Saturday, October 20, 2012

That leaves doctors and patients

“From the evidence we’ve seen, inviting patients to general

health checks is unlikely to be beneficial,” lead researcher

Lasse Krogsb?ll of The Nordic Cochrane Centre in Copenhagen,

Denmark said in a statement. “One reason for this might be

that doctors identify additional problems and take action

when they see patients for other reasons.”

Preventive screening remains controversial—and confusing—

for health care consumers. The intuitive power of screening

for disease to prevent it is hard to counter, but the latest

evidence, from government health groups such as the United

States Preventive Services Task Force (USPSTF) shows that the

data don’t always support the idea that screening leads to

better health.
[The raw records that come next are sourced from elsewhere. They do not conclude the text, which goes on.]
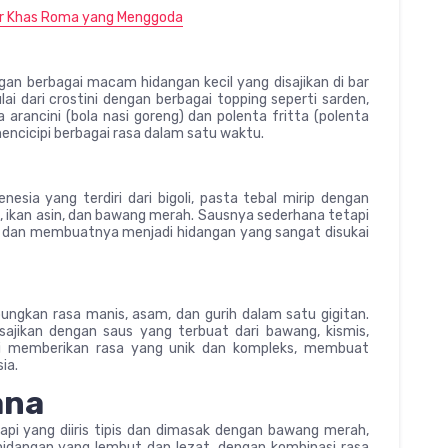
ner Khas Roma yang Menggoda
ngan berbagai macam hidangan kecil yang disajikan di bar
lai dari crostini dengan berbagai topping seperti sarden,
 arancini (bola nasi goreng) dan polenta fritta (polenta
ncicipi berbagai rasa dalam satu waktu.
nesia yang terdiri dari bigoli, pasta tebal mirip dengan
h, ikan asin, dan bawang merah. Sausnya sederhana tetapi
dan membuatnya menjadi hidangan yang sangat disukai
ngkan rasa manis, asam, dan gurih dalam satu gigitan.
sajikan dengan saus yang terbuat dari bawang, kismis,
ini memberikan rasa yang unik dan kompleks, membuat
ia.
ana
api yang diiris tipis dan dimasak dengan bawang merah,
hidangan yang lembut dan lezat, dengan kombinasi rasa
When factoring things such as the cost of

screening and follow up tests to confirm false positive or

false negative results, the regular checkups aren’t always

beneficial.

MORE: Why Genetic Tests Don’t Help Doctors Predict Your Risk

of Disease

That’s the case with breast or prostate cancer, in which

studies show that mammograms or prostate specific antigen

(PSA) testing can lead to overtreatment of tumors that are

unlikely to cause serious disease during people’s lifetimes,

but cause unnecessary physical and emotional strain instead.
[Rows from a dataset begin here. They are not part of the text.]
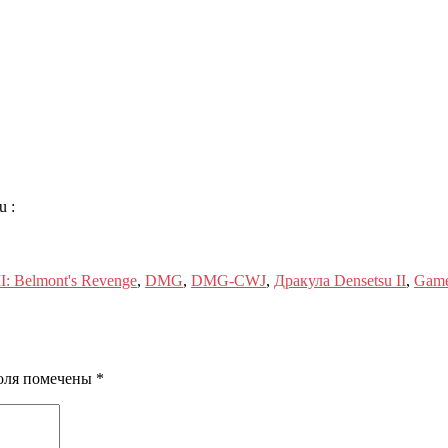
eu
:
II:
Belmont's Revenge
,
DMG
,
DMG-CWJ
,
Дракула Densetsu II
,
Game
оля помечены
*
The USPSTF now recommends that women wait until age 50 (not

40) to get yearly mammograms, and that most men not get the

PSA test at all. “It is generally recognized that screening

should be based on evidence from randomized trials showing a

favorable balance between benefits and harms. In our review

we could not find that, and we therefore cannot see any

justification for public health programs pushing for routine

health checks,” says Krogsb?ll in an email response.
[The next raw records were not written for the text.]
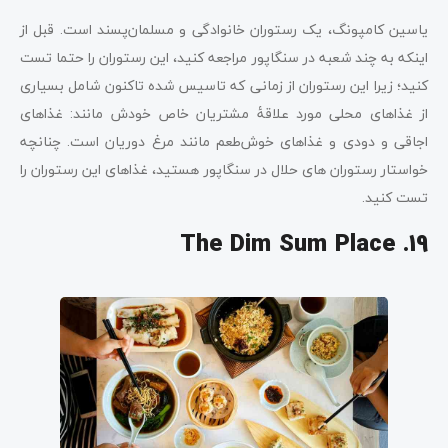
یاسین کامپونگ، یک رستوران خانوادگی و مسلمان‌پسند است. قبل از
اینکه به چند شعبه در سنگاپور مراجعه کنید، این رستوران را حتما تست
کنید؛ زیرا این رستوران از زمانی که تاسیس شده‌ تاکنون شامل بسیاری
از غذاهای محلی مورد علاقۀ مشتریان خاص خودش مانند: غذاهای
اجاقی و دودی و غذاهای خوش‌طعم مانند مرغ دوریان است. چنانچه
خواستار رستوران های حلال در سنگاپور هستید، غذاهای این رستوران را
تست کنید.
19. The Dim Sum Place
(MORE: Prostate Cancer Screening: What You Need to Know)

That leaves doctors and patients with the difficult challenge

of figuring out how much testing is enough. The researchers

are not advising doctors to discontinue screening and

treatment if they believe a patient has a health problem, but

they suggest public healthcare initiatives that

systematically offer general health checks to the public in

general might not make sense. That means that physicians may

need to spend more time with their patients to better

determine their individual risk for certain diseases,

something that may require a bigger investment of resources

initially, but may pay off in health care savings down the



Thursday, October 18, 2012

States where voters are neither reliably Democratic

With recent gains in the polls for Romney, he and the
president are locked in an exceedingly close race as they
shuttle from one critical state to another and dispatch
surrogates ranging from former President Bill Clinton to ex-
Secretary of State Condoleezza Rice to locations they cannot
make on their own.
Obama spoke to a crowd of about 14,000 students and
supporters at Ohio University, imploring them to vote early.
"I want your vote. I am not too proud to beg. I want you to
vote," he said.
States where voters are neither reliably Democratic nor
Republican take on added importance in U.S. presidential
elections because the outcome is not decided by the
nationwide popular vote. Instead, candidates compete for each
state's electoral votes. Each state gets one electoral vote
for each of its Congress members.
A little less than three weeks before Election Day, Obama
appears on course to win states and the District of Columbia
that account for 237 of the 270 electoral votes needed for
victory. The same is true for Romney in states with 191
electoral votes.
The remaining 110 electoral votes are divided among the hotly
contested battleground states of Florida (29), North Carolina
(15), Virginia (13), New Hampshire (4), Iowa (6), Colorado
(9), Nevada (6), Ohio (18) and Wisconsin (10).
Thank you Pranabda, for the recent communiqué from
Rashtrapati Bhawan suggesting replacing of age-old honorifics
attached to President’s name with simpler titles. It’s a
welcome and long overdue step.

Wednesday, October 17, 2012

it studiously noted that nuclear power produces

michael kors wallet

President Bush then put taxpayer money behind the idea, signing legislation in 2005 that provided billions in tax credits and loan guarantees to spur construction of the first nuclear plants in years. (The last U.S. reactor had been ordered in 1978.) And it worked. The Nuclear Regulatory Commission has already received proposals for seven new plants, and many more are in the works.
As the Bush administration pressed its case, it studiously noted that nuclear power produces no greenhouse gases (even as it continued to question the role humans were playing in increasing worldwide temperatures). And, as the prospect of climate change grew more ominous, some environmentalists took another look at nuclear power. In a muchdiscussed conversion, Patrick Moore broke with Greenpeace and argued that "nuclear energy may just be the energy source that can save our planet." Liberal legislators and the public began to come around as well. Senator Dianne Feinstein has said, "I've never been a fan of nuclear energy. But reducing emissions from the electricity sector presents a major challenge. And, if we can be assured that new technologies help to produce nuclear energy safely and cleanly, then I think we have to take a look at it." In a 2006 poll by the Los Angeles Times and Bloomberg, 61 percent of respondents said they supported building more reactors "to prevent global warming."